One of Sy Berger’s legacies at the Topps Company was coming up with a variety of little in pack bonuses aimed at luring kids to spend those pennies, nickels, dimes and quarters through the years. From posters to rub-offs to cards used to play games, Topps was interactive long before it really became an everyday word. The 1964 Topps Coins were proof that the company was up for anything.
In ’64, the coins numbered from 1-120 were the regular coins while the All-Stars took the high numbers, 121-164. Oddly enough, there is a bit of a misconception on the backs of the coins. The backs state "COLLECT THE ENTIRE SET OF 120 ALL-STARS", when in reality, a low percentage of the players on the regular coins were All-Stars, not to mention there are 164 coins in the set. Also, the All-Star coins say "COLLECT ALL 44 SPECIAL ALL STARS", which again is a bit confusing.
Taking a look even further, there were 60 American League coins in the regular set and 60 of National League players. There was also an even distribution of American League and National League All-Stars at 22 apiece.
Being made of metal, the coins have a major edge over cards from the same year in that the coins were more durable. One does not have to worry about creasing, bending or ruining the condition of one of these coins if they are the least bit careful, but they were prone to rusting and nicks if you tossed them around casually. The process also resulted in many coins where the player’s image and surrounding graphics are not centered on the face of the coin.
Highlighted by Sandy Koufax, Mickey Mantle (who has two different variations of his All-Star coin), Hank Aaron, Willy Mays, Pete Rose, Roberto Clemente and Warren Spahn, this coin set is packed with Hall of Famers and some of the era's most memorable players.
The backs carried a very brief bio of the player.
Luckily for collectors, the coins are less expensive than their cardboard counterparts.
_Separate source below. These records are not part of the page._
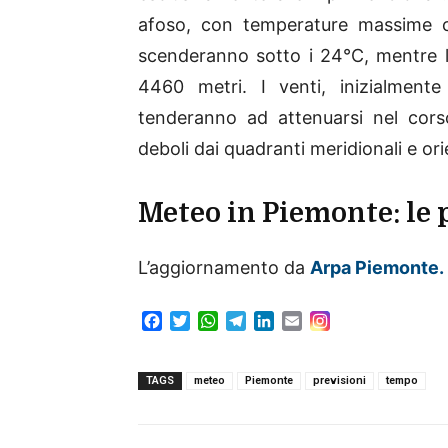
afoso, con temperature massime 
scenderanno sotto i 24°C, mentre l
4460 metri. I venti, inizialment
tenderanno ad attenuarsi nel cor
deboli dai quadranti meridionali e orie
Meteo in Piemonte: le 
L’aggiornamento da
Arpa
Piemonte.
F
T
W
T
L
E
a
w
h
e
i
m
c
i
a
l
n
a
e
t
t
e
k
i
TAGS
meteo
Piemonte
previsioni
tempo
b
t
s
g
e
l
o
e
A
r
d
o
r
p
a
I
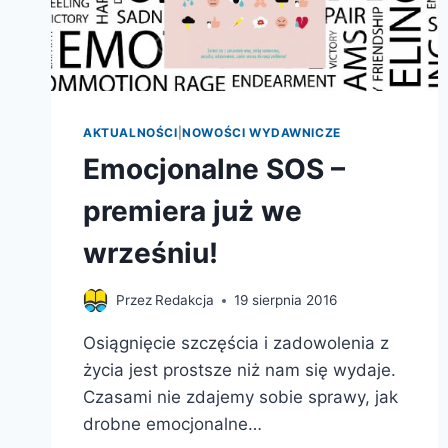
AKTUALNOŚCI
|
NOWOŚCI WYDAWNICZE
Emocjonalne SOS –
premiera już we
wrześniu!
Przez
Redakcja
19 sierpnia 2016
Osiągnięcie szczęścia i zadowolenia z
życia jest prostsze niż nam się wydaje.
Czasami nie zdajemy sobie sprawy, jak
drobne emocjonalne…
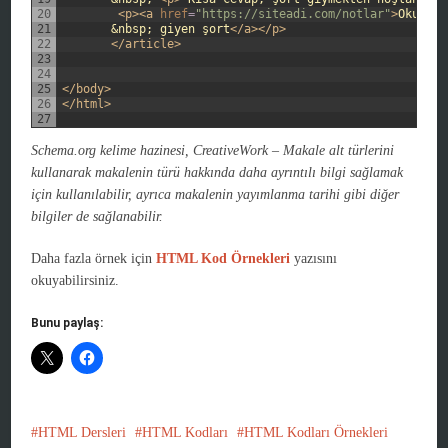
20
<p>
<a 
href
=
"https://siteadi.com/notlar"
>
Okumaya
21
       &nbsp; giyen şort
</a>
</p>
22
</article>
23
24
25
</body>
26
</html>
27
Schema.org kelime hazinesi, CreativeWork – Makale alt türlerini
kullanarak makalenin türü hakkında daha ayrıntılı bilgi sağlamak
için kullanılabilir, ayrıca makalenin yayımlanma tarihi gibi diğer
bilgiler de sağlanabilir.
Daha fazla örnek için
HTML Kod Örnekleri
yazısını
okuyabilirsiniz.
Bunu paylaş:
HTML Dersleri
HTML Kodları
HTML Kodları Örnekleri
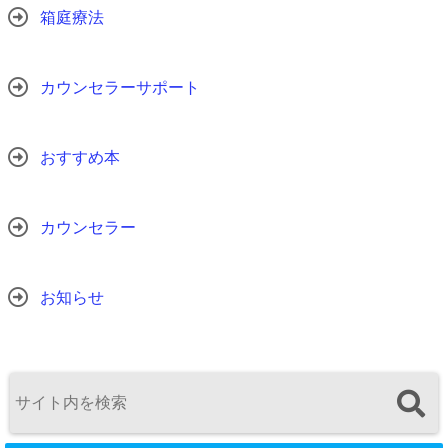
箱庭療法
カウンセラーサポート
おすすめ本
カウンセラー
お知らせ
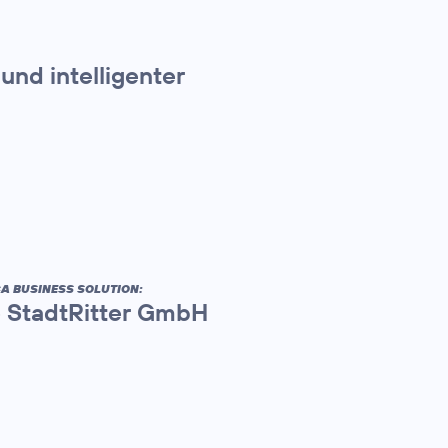
nd intelligenter
A BUSINESS SOLUTION:
ie StadtRitter GmbH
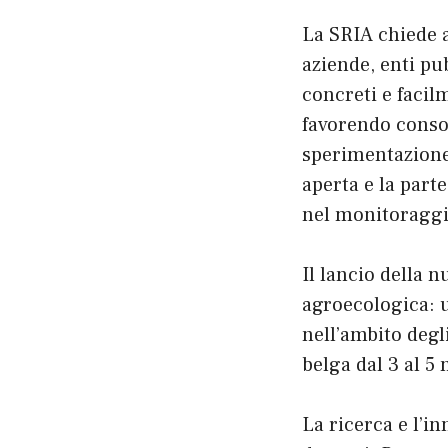
La SRIA chiede a
aziende, enti pub
concreti e facil
favorendo consor
sperimentazione
aperta e la parte
nel monitoraggio
Il lancio della n
agroecologica: u
nell’ambito degl
belga dal 3 al 
La ricerca e l’i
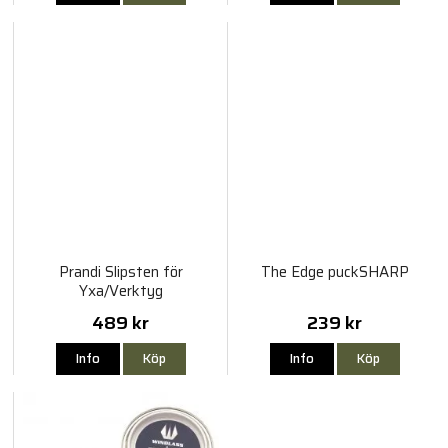
Prandi Slipsten för
The Edge puckSHARP
Yxa/Verktyg
489 kr
239 kr
Info
Köp
Info
Köp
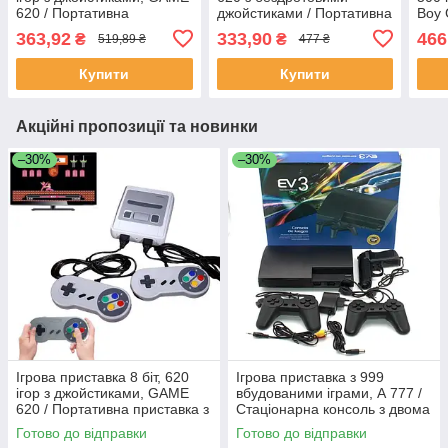
620 / Портативна
джойстиками / Портативна
Boy 
приставка з джойстиками
ігрова приставка
прис
363,92
333,90
466
₴
₴
519,89 ₴
477 ₴
прис
Купити
Купити
Акційні пропозиції та новинки
–30%
–30%
Ігрова приставка 8 біт, 620
Ігрова приставка з 999
ігор з джойстиками, GAME
вбудованими іграми, А 777 /
620 / Портативна приставка з
Стаціонарна консоль з двома
джойстиками
геймпадами та пістолетом
Готово до відправки
Готово до відправки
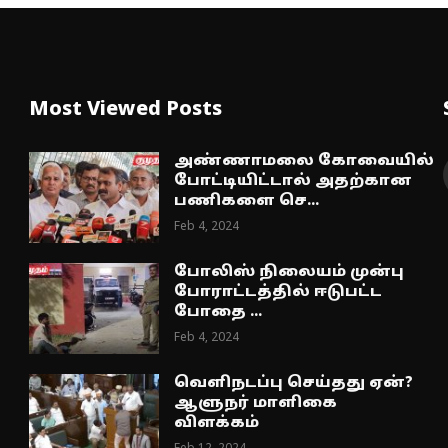
Most Viewed Posts
அண்ணாமலை கோவையில்
போட்டியிட்டால் அதற்கான
பணிகளை செ...
Feb 4, 2024
போலிஸ் நிலையம் முன்பு
போராட்டத்தில் ஈடுபட்ட
போதை ...
Feb 4, 2024
வெளிநடப்பு செய்தது ஏன்?
ஆளுநர் மாளிகை
விளக்கம்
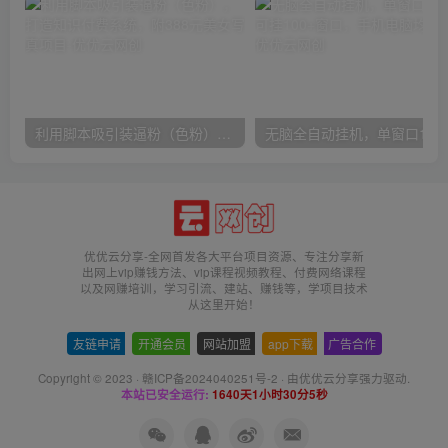
利用脚本吸引装逼粉（色粉），打造知识付费系统，附388元美女写真项目
无脑全自动挂机，单窗口
优优云分享-全网首发各大平台项目资源、专注分享新
出网上vip赚钱方法、vip课程视频教程、付费网络课程
以及网赚培训，学习引流、建站、赚钱等，学项目技术
从这里开始！
友链申请
-
开通会员
-
网站加盟
-
app下载
-
广告合作
Copyright © 2023 ·
赣ICP备2024040251号-2
· 由
优优云分享
强力驱动.
本站已安全运行:
1640天1小时30分5秒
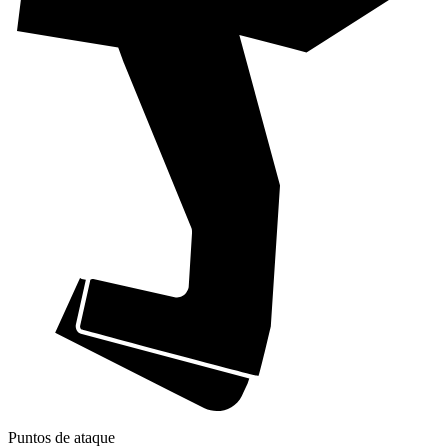
Puntos de ataque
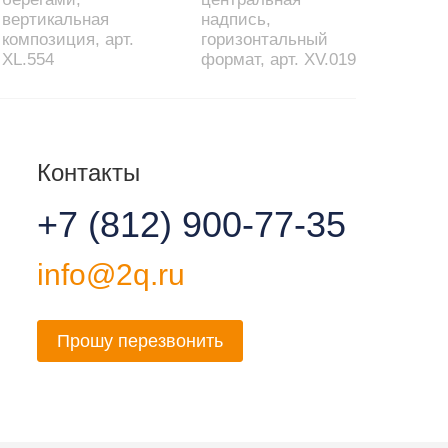
вертикальная
надпись,
композиция, арт.
горизонтальный
XL.554
формат, арт. XV.019
Контакты
+7 (812) 900-77-35
info@2q.ru
Прошу перезвонить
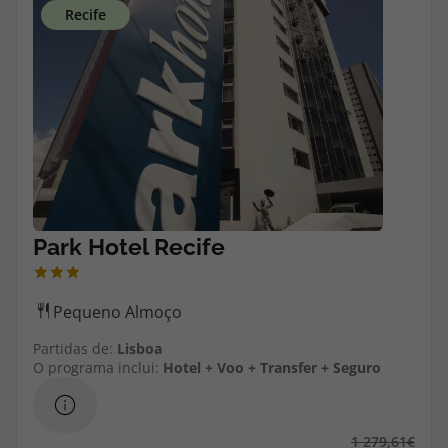
Partidas de:
Lisboa
O programa inclui:
Hotel + Voo + Transfer + Seguro
1 279,61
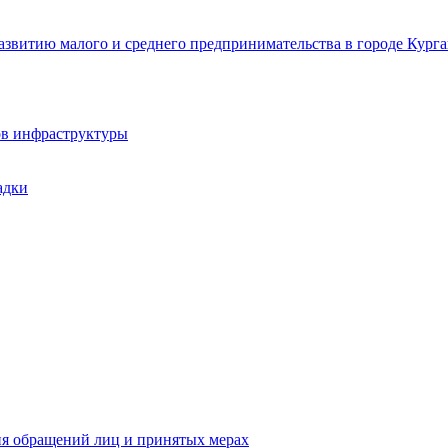
звитию малого и среднего предпринимательства в городе Курга
ов инфраструктуры
адки
ия обращений лиц и принятых мерах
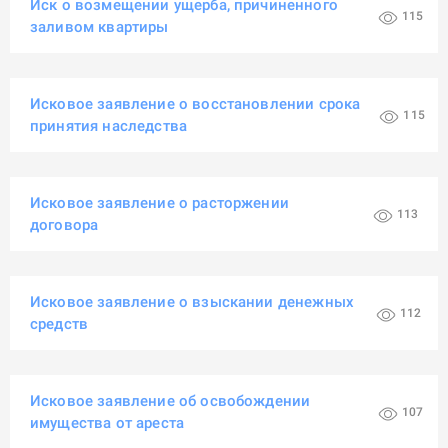
Иск о возмещении ущерба, причиненного
115
заливом квартиры
Исковое заявление о восстановлении срока
115
принятия наследства
Исковое заявление о расторжении
113
договора
Исковое заявление о взыскании денежных
112
средств
Исковое заявление об освобождении
107
имущества от ареста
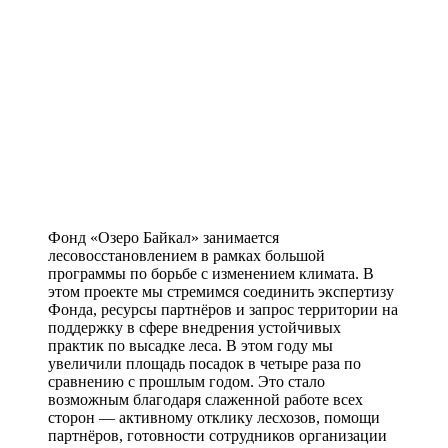
Фонд «Озеро Байкал» занимается
лесовосстановлением в рамках большой
программы по борьбе с изменением климата. В
этом проекте мы стремимся соединить экспертизу
Фонда, ресурсы партнёров и запрос территории на
поддержку в сфере внедрения устойчивых
практик по высадке леса. В этом году мы
увеличили площадь посадок в четыре раза по
сравнению с прошлым годом. Это стало
возможным благодаря слаженной работе всех
сторон — активному отклику лесхозов, помощи
партнёров, готовности сотрудников организации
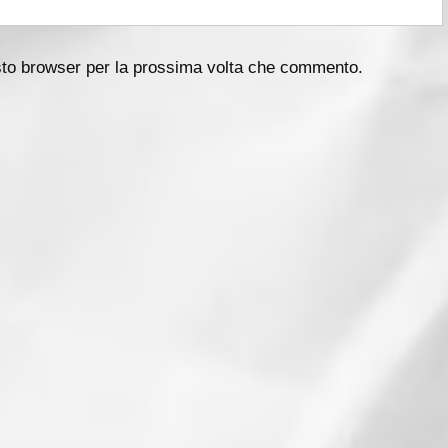
esto browser per la prossima volta che commento.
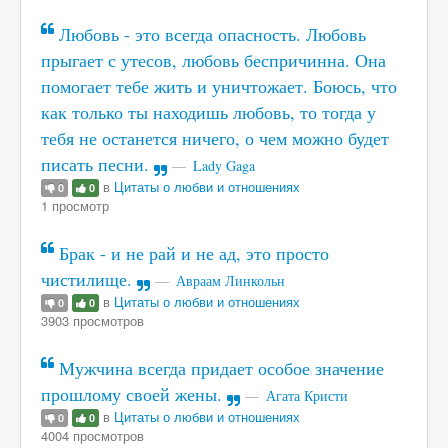
Любовь - это всегда опасность. Любовь
прыгает с утесов, любовь беспричинна. Она
помогает тебе жить и уничтожает. Боюсь, что
как только ты находишь любовь, то тогда у
тебя не останется ничего, о чем можно будет
писать песни.
Lady Gaga
в
Цитаты о любви и отношениях
0
0
1 просмотр
Брак - и не рай и не ад, это просто
чистилище.
Авраам Линкольн
в
Цитаты о любви и отношениях
0
0
3903 просмотров
Мужчина всегда придает особое значение
прошлому своей жены.
Агата Кристи
в
Цитаты о любви и отношениях
0
0
4004 просмотров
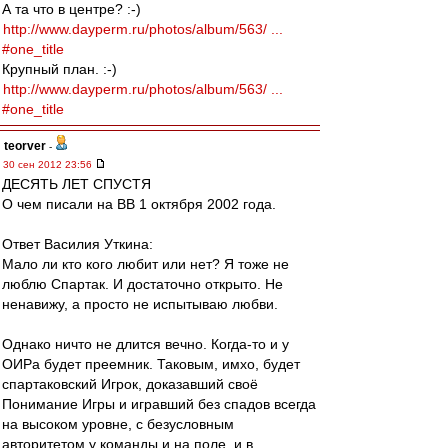
А та что в центре? :-)
http://www.dayperm.ru/photos/album/563/ ...
#one_title
Крупный план. :-)
http://www.dayperm.ru/photos/album/563/ ...
#one_title
teorver
-
30 сен 2012 23:56
ДЕСЯТЬ ЛЕТ СПУСТЯ
О чем писали на ВВ 1 октября 2002 года.
Ответ Василия Уткина:
Мало ли кто кого любит или нет? Я тоже не
люблю Спартак. И достаточно открыто. Не
ненавижу, а просто не испытываю любви.
Однако ничто не длится вечно. Когда-то и у
ОИРа будет преемник. Таковым, имхо, будет
спартаковский Игрок, доказавший своё
Понимание Игры и игравший без спадов всегда
на высоком уровне, с безусловным
авторитетом у команды и на поле, и в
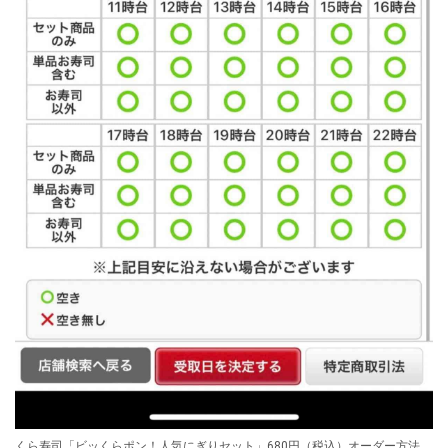
くら寿司「ビッくらポン！人気にぎりセット」680円（税込）オーダー方法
For instance, an ungraded 1964 Topps Koufax coin in ungraded, ex-nm type condition can be had for less than $20. Compare this to his 1964 cardboard which goes for around $50 and up on average in the same type of grade. The same holds true for the other Hall of Famers in the set (and there are many), making it a very attainable set for collectors on a budget. Even coins graded by PSA, unless they are among the few commons graded at the mint level or high grade Hall of Famers, are not tremendously valuable.
There were variations, too, one based on the switch-hitting ability of Mickey Mantle. His All-Star coin (number 131) comes in two varieties, one of which shows him batting left-handed and the other shows him hitting righty. His regular coin is #120. It runs in the $50 range while his All-Star ones are around $80-100 in great condition. The Mantle right-handed variation is a little more expensive sometimes than the lefty but not much.
Coins #161 and 162, Wayne Causey and Chuck Hinton, also have two versions. Both players’ coins indicated “NL” on the back early in the process, but Topps quickly corrected it to “AL” and the NL versions are about three to four times more expensive.
Because more than 50 years have passed, finding high-grade examples of the 1964 Topps coins is a bit of a challenge and sets can bring thousands in truly nm/mt grades but a fairly nice set can usually be found for $500-1000. The All-Star coins mean you will have to track down two Mantles (or three if you collect the All-Star variations), two Aarons, two Mays, two Koufax, etc., but the set is a great way for collectors to get some of the top players cheaper than their regular cards.
With only one per pack, there are far fewer coins in the marketplace than regular issue cards but it’s been proven over the years that some collectors opt to skip a set that won’t fit conveniently into a box or standard nine-pocket sheet. That’s kept demand—and prices—at a reasonable level.